Świątek postawiła kropkę nad "i"
Trzeci set doskonale zaczął się dla Świątek. Druga w światowym rankingu tenisistka już na otwarcie przełamała serwis rywalki. Po stronie Czeszki pojawiły się nerwy. Noskova poczuła, że mecz, który tak dobrze rozpoczęła pomału wymyka się jej z rąk.
Czeszka jednak szybko wróciła do dyspozycji z pierwszej partii. Efektem było odrobienie straty przełamania. Noskova poprawiła serwis i znów zaczęła wywierać presję na Świątek. Wygrała trzy gemy z rzędu i objęła prowadzenie 3:2.
Czeszka nie spuszczała z tonu. Czuła się na korcie coraz swobodniej. W ósmym gemie przy podaniu Świątek prowadziła 30:0. Była na dobrej drodze do powiększenia przewagi i prowadzenia 5:3. Nasza zawodniczka jednak zareagowała najlepiej jak można było. Wygrała cztery piłki z rzędu i wyrównała stan meczu (4:4).
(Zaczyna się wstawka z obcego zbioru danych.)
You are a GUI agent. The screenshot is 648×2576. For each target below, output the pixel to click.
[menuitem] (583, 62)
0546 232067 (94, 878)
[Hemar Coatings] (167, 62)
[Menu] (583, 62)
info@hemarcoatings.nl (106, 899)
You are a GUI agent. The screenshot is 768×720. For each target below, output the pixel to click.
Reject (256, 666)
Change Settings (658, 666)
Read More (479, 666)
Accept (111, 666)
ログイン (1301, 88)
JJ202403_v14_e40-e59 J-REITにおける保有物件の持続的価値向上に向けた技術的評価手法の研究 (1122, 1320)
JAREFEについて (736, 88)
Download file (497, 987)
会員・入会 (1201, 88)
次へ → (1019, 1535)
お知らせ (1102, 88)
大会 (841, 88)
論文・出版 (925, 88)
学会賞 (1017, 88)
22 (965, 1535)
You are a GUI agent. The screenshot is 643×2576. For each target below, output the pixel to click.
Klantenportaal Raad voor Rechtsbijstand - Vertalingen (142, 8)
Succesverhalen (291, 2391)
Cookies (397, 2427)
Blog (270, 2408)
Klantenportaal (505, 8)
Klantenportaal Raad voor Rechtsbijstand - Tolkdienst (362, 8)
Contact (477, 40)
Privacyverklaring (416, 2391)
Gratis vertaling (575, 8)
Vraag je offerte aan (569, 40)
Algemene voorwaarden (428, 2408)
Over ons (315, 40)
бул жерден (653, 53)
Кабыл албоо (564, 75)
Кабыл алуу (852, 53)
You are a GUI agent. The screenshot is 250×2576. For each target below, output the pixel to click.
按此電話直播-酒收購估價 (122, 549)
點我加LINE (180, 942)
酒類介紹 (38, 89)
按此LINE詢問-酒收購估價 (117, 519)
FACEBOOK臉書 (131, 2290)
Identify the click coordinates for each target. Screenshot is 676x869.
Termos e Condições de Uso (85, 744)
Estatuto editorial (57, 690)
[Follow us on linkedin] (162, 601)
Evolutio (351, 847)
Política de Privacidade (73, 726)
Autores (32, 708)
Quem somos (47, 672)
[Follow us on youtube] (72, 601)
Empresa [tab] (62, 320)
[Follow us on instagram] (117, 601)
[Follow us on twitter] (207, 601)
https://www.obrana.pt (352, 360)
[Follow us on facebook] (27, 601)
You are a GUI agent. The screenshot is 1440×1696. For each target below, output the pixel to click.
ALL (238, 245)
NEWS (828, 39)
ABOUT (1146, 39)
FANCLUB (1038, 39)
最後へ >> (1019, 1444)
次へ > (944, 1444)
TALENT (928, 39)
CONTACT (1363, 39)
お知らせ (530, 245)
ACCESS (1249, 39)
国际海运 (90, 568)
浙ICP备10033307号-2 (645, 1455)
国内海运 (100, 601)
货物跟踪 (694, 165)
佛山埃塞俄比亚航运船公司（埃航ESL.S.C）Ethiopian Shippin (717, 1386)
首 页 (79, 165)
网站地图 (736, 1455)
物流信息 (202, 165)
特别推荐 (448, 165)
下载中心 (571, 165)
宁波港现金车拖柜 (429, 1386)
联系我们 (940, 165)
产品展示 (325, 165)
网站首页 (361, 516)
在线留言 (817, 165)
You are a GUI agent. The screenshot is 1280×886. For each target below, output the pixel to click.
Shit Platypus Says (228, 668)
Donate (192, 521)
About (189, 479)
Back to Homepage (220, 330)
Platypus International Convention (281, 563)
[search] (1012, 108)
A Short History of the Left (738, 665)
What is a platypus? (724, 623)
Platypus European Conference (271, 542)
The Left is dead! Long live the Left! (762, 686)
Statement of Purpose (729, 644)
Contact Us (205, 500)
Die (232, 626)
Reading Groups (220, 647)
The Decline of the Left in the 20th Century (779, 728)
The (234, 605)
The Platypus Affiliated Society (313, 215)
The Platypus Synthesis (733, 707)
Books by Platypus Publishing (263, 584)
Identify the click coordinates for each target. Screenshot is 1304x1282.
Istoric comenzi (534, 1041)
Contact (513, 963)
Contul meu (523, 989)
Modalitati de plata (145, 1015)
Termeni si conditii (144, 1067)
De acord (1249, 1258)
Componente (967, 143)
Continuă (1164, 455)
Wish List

Świątek poszła za ciosem, a Noskova chyba jeszcze rozpamiętywała zmarnowaną szansę, bo gładko swojego gema serwisowego gładko przegrała do 15. W ten sposób Świątek stanęła przed szansą na zamkniecie meczu. Po dwóch godzinach i 31. minutach Polka domknęła spotkanie wygrywając trzecią partię 6:4.
Świątek gra o czwarty triumf z rzędu
Turniej w Dausze jest jednym z ulubionych w kalendarzu Świątek. Wiceliderki światowego rankingu wygrała trzy poprzednie edycje tej imprezy. Częściej, bo czterokrotnie, zwyciężyła tylko w wielkoszlemowym French Open w Paryżu. Trzy triumfy odnotowała też w Rzymie.
Rybakina na drodze Świątek
W Katarze ostatniej porażki doznała pięć lat temu, gdy w drugiej rundzie przegrała z Rosjanką Swietłaną Kuzniecową. W kolejnej edycji nie startowała, a od 2022 roku jest tam niepokonana. Rok temu w finale pokonała reprezentującą Kazachstan Jelenę Rybakinę 7:6 (10–8), 6:2.
Teraz Świątek z Rybakiną zmierzy się już w ćwierćfinale. Tenisistka z Kazachstanu w trzeciej rundzie wygrała ze Słowaczką Rebeccą Sramkovą 7:6 (7-1), 6:2. Bilans wszystkich spotkań lepszy ma Rybakina, która z siedmiu pojedynków ze Świątek wygrała cztery.
Linette nie poszła w ślady Świątek
Niestety z turniejem w Dausze pożegnała się Magda Linette. W dniu swoich 33. urodzin polska tenisistka nie sprawiła sobie prezentu i przegrała w trzeciej rundzie z Ukrainką Martą Kostjuk 4:6, 2:6. Linette w drugiej rundzie w polskim pojedynku okazała się lepsza od Magdaleny Fręch, pokonując ją 7:5, 5:7, 6:4.